Task description:
Print the records below exactly, from the line containing "Café expresso" down to the line containing "примесей заявленных на государствен", both lines included, and omit every picture.

Material supplied:

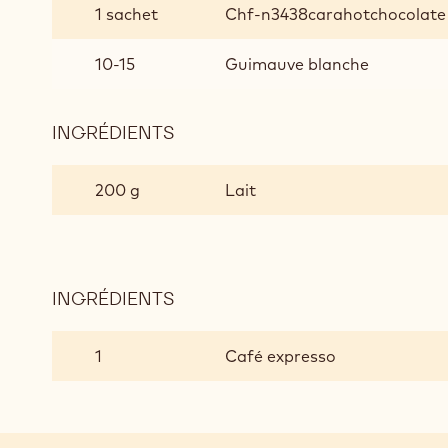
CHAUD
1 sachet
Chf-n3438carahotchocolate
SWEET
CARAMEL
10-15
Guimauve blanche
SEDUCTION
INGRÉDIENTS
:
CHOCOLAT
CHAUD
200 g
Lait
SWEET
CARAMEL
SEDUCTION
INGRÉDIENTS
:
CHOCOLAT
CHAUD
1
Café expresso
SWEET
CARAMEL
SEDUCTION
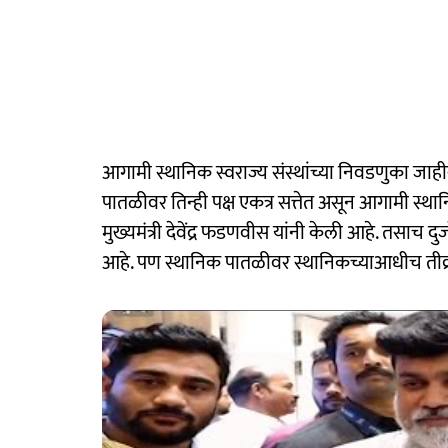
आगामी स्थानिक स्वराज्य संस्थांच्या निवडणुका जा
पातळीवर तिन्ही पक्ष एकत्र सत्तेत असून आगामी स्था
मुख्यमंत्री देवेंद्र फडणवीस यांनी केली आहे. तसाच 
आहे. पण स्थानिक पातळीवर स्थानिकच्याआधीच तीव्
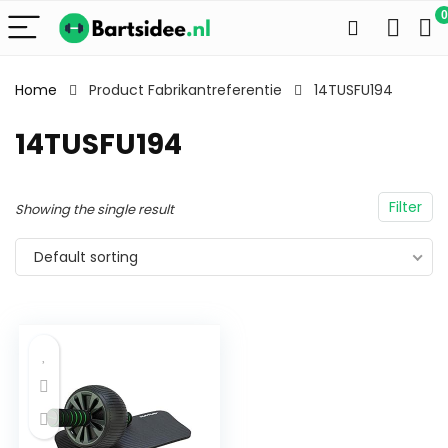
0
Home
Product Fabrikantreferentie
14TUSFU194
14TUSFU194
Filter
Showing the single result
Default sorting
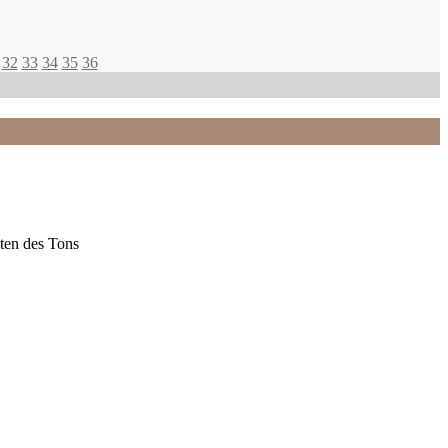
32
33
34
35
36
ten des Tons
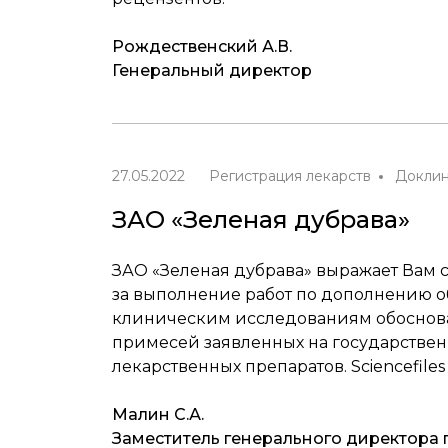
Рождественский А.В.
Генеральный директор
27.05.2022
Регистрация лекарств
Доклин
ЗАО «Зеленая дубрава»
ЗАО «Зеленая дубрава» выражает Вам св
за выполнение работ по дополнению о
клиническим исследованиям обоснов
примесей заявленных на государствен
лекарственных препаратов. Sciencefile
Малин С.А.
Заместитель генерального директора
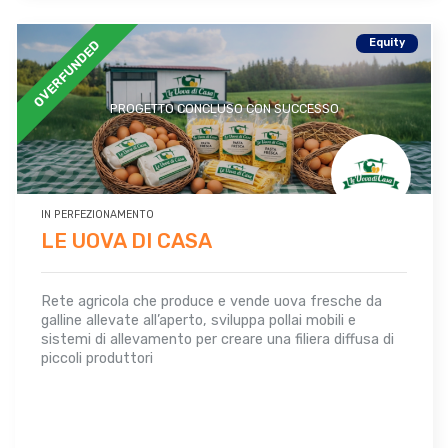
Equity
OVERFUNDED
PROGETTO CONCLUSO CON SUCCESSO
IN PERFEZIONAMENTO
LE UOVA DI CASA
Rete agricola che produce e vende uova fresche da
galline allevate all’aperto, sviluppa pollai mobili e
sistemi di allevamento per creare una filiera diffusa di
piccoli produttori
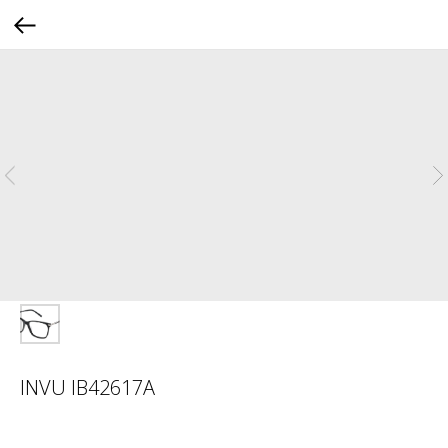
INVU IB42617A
---
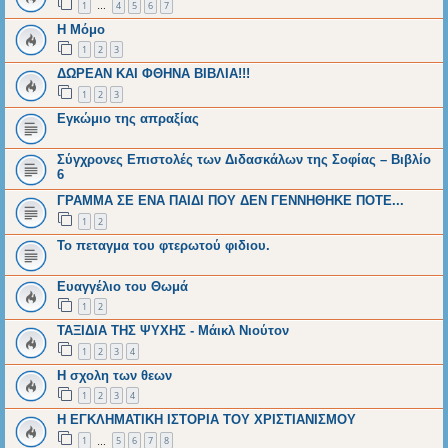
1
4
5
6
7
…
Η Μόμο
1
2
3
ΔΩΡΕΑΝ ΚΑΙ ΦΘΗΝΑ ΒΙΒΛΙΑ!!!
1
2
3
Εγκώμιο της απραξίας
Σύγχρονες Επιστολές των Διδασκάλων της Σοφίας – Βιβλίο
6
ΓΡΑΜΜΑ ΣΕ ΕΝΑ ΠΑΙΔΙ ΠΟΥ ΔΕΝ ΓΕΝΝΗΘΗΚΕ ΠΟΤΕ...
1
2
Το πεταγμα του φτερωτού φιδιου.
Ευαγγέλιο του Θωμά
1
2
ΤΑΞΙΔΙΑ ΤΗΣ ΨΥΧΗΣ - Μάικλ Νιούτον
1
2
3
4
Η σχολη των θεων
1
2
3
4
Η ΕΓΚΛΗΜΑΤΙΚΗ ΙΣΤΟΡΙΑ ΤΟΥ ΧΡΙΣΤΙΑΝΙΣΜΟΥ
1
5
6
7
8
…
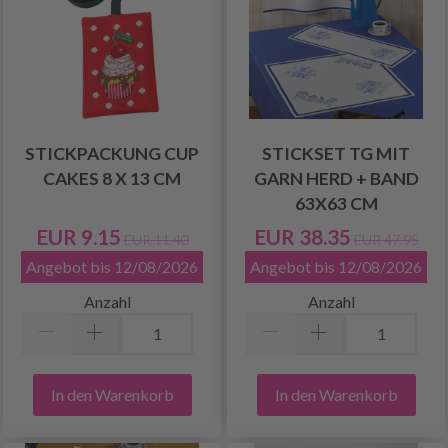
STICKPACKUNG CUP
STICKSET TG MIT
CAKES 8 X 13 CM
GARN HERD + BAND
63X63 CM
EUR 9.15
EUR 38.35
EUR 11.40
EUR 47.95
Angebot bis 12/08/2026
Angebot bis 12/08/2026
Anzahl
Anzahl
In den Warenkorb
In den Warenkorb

Problem solution:
Café expresso
SWEET
CARAMEL
SEDUCTION
आगामी स्थानिक स्वराज्य संस्थांच्या निवडणुका जा
पातळीवर तिन्ही पक्ष एकत्र सत्तेत असून आगामी स्था
मुख्यमंत्री देवेंद्र फडणवीस यांनी केली आहे. तसाच 
आहे. पण स्थानिक पातळीवर स्थानिकच्याआधीच तीव्
0
Home
Product Fabrikantreferentie
14TUSFU194
14TUSFU194
Filter
Showing the single result
Default sorting
32
33
34
35
36
ten des Tons
Рождественский А.В.
Генеральный директор
27.05.2022
Регистрация лекарств
Доклин
ЗАО «Зеленая дубрава»
ЗАО «Зеленая дубрава» выражает Вам св
за выполнение работ по дополнению о
клиническим исследованиям обоснов
примесей заявленных на государствен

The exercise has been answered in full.